Data excerpts:
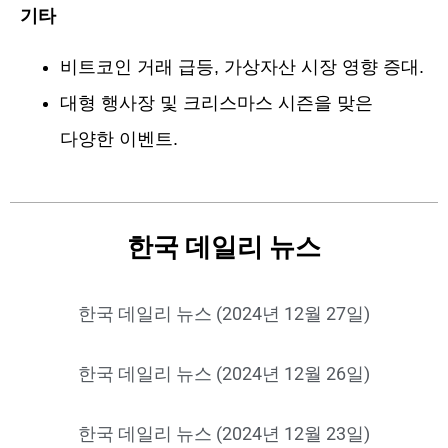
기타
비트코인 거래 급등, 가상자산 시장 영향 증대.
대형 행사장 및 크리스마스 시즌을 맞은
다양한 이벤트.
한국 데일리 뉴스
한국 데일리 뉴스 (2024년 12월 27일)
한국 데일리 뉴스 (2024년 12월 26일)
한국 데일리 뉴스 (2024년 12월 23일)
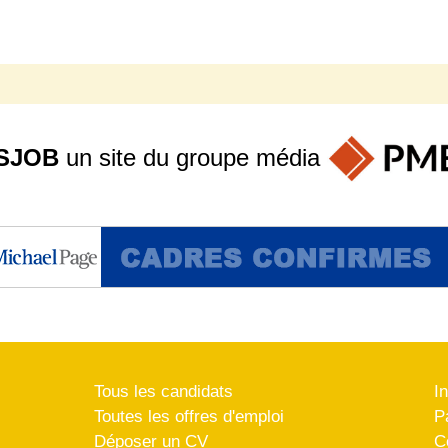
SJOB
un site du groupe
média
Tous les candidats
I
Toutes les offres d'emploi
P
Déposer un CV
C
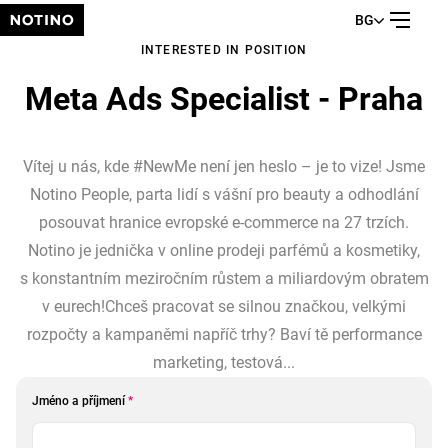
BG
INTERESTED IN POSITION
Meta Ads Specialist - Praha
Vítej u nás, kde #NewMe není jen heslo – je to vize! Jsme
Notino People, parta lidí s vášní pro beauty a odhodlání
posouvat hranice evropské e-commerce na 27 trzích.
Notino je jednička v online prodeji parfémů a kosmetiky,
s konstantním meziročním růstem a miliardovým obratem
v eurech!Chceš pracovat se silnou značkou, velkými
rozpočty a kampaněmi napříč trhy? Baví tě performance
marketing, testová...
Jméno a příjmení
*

**What you should do:** Set down exactly, and only, the lines from the one containing "Toutes les offres d'emploi" through the last line of the entries. Pictures do not belong in the copy.

**Problem solution:**
Toutes les offres d'emploi
P
Déposer un CV
C
BG
INTERESTED IN POSITION
Meta Ads Specialist - Praha
Vítej u nás, kde #NewMe není jen heslo – je to vize! Jsme
Notino People, parta lidí s vášní pro beauty a odhodlání
posouvat hranice evropské e-commerce na 27 trzích.
Notino je jednička v online prodeji parfémů a kosmetiky,
s konstantním meziročním růstem a miliardovým obratem
v eurech!Chceš pracovat se silnou značkou, velkými
rozpočty a kampaněmi napříč trhy? Baví tě performance
marketing, testová...
Jméno a příjmení
*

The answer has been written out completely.